The security forces also took the couple's two young daughters into custody during the raid in Chaghi.

"An important Al-Qaeda commander - namely Omar Abdul Lateef alias Luqman, a Pakistani national - was killed in an encounter with local security agencies," Home Minister Sarfraz Bugti told reporters at a crowded press conference.

The minister said Umar Lateef, his wife Tayyaba alias Fareeha Baji, one brother and two daughters both aged under five had lived in Chaghi for the last 8-10 months after moving from the Afghan border province of Nimruz.

"Lateef was a senior commander of Al-Qaeda for Pakistan's Balochistan and South Punjab regions," Bugti said. "His brother Bilal succeeded in escaping during the raid, probably to neighbouring Afghanistan."

Bugti said Punjab had offered a reward of two million rupees ($20,000) for Lateef and half a million rupees for his wife, who was head of Al-Qaeda's women's wing in South Punjab and Balochistan. The minister said Lateef had established an Al-Qaeda network and was supervising its "terrorist activities and providing travel and logistical facilities to terrorists in both Balochistan and South Punjab as well as in Afghanistan".

His wife is being interrogated by security officials.
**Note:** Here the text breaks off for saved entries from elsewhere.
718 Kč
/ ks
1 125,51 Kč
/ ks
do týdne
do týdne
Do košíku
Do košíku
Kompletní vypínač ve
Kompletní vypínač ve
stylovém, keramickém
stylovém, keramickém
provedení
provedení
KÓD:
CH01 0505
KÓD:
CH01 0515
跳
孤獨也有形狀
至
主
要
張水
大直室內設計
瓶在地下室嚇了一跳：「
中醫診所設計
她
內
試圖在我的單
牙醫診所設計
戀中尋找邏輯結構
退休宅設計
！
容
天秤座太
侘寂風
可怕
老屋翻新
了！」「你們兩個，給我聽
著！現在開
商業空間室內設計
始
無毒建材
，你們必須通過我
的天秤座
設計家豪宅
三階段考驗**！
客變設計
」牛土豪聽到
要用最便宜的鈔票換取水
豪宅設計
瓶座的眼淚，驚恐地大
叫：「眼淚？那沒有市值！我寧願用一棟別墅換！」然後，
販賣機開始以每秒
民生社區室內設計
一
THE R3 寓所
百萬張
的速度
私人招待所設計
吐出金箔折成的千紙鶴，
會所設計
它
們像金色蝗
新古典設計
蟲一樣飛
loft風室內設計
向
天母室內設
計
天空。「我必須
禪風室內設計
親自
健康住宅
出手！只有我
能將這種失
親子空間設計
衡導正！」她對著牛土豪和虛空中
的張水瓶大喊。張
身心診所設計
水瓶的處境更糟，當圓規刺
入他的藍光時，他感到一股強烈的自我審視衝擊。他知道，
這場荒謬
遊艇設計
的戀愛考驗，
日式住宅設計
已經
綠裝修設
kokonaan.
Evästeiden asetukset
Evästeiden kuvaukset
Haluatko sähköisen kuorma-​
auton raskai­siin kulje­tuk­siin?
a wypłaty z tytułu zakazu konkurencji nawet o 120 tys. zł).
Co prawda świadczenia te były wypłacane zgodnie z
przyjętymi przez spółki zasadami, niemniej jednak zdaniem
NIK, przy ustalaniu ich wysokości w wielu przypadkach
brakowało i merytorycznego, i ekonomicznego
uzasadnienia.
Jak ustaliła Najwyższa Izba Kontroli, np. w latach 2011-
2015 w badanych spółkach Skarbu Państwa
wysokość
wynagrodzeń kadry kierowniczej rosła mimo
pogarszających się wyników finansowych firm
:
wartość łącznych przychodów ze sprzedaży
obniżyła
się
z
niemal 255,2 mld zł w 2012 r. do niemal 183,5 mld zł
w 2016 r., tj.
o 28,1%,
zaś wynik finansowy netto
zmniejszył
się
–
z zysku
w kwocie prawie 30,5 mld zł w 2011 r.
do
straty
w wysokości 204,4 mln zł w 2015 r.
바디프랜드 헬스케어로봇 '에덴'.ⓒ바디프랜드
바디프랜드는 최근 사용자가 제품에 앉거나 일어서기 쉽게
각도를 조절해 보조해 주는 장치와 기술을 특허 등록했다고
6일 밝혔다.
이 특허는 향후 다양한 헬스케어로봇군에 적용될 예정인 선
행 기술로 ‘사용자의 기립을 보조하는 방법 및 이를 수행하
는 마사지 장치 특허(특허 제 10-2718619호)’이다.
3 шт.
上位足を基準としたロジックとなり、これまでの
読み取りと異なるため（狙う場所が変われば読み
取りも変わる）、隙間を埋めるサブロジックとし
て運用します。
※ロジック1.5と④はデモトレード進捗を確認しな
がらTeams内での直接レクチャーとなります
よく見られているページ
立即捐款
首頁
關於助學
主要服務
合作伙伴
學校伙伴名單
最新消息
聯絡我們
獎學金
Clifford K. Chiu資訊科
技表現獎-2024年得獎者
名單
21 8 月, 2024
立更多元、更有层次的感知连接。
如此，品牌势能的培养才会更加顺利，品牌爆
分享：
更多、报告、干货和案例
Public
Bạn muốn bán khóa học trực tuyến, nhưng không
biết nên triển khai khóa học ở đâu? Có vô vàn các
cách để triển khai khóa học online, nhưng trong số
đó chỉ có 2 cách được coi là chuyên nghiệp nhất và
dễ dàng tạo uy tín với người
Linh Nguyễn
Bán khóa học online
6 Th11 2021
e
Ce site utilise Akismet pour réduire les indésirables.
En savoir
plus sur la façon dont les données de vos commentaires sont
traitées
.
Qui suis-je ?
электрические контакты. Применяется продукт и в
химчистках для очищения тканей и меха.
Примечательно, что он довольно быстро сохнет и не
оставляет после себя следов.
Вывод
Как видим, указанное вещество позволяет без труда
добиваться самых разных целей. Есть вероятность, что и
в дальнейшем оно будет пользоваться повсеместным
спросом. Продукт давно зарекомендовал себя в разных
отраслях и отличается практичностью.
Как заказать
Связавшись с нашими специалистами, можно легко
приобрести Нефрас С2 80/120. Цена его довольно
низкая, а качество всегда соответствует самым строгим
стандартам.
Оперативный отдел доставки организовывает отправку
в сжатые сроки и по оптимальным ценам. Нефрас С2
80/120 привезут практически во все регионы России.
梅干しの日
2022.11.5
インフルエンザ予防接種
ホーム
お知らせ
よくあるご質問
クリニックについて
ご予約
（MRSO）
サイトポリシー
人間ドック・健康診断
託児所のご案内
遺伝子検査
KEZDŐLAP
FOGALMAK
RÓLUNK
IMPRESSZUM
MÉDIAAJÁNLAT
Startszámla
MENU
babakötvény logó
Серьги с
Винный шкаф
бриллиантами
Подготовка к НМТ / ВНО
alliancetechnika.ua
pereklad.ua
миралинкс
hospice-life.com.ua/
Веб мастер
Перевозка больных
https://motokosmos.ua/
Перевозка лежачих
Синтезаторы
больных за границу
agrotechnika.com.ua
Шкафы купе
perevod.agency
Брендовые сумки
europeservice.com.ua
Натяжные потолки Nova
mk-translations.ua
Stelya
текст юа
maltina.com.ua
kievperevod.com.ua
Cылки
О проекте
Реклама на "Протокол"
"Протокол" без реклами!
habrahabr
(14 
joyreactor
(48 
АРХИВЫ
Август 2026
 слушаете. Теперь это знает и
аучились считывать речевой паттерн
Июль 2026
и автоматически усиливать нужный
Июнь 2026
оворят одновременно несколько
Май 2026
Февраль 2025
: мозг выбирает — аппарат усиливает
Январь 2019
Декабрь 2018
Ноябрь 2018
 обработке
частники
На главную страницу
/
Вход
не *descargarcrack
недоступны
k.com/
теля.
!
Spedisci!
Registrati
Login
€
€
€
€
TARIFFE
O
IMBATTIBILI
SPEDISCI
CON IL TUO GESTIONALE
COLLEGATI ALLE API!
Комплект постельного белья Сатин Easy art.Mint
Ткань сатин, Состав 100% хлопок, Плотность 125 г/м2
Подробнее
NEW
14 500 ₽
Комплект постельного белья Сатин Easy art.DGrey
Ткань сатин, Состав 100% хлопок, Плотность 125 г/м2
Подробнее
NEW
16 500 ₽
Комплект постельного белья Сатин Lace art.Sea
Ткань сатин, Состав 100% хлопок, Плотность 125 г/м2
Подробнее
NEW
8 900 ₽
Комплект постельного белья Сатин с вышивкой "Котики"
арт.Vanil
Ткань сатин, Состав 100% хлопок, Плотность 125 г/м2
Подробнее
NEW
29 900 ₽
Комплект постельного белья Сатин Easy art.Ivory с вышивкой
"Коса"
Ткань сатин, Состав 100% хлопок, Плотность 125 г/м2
The minister said the Al-Qaeda leader killed in the security operation was planning to establish Al-Qaeda Sub-Continent Centre in Balochistan. “We have foiled a plot of the terrorist,” he said. Sarfraz Bugti said that as part of National Action Plan (NAP), an operation was under way against terrorists and terrorists' organisations in Balochistan. He added that the situation in the province had now improved as a result of the successful actions by the security forces.

Bugti said, "Terrorism would not be tolerated and strict action would be taken against terrorists."

Al-Qaeda announced last September it was setting up a chapter in the sub-continent to counter the spread of the rival Islamic State group, which controls a broad swathe of territory in Iraq and Syria. The military launched a major operation against Taliban and Al-Qaeda-led militants in the northwestern tribal regions in June last year. The operation intensified in December after Taliban militants attacked a school in Peshawar and killed more than 150 people, mostly children.

Mailk Ishaq, the leader of an anti-Shiite group behind some of country’s worst sectarian atrocities, was killed in a shootout with police last week along with 13 other militants, authorities said.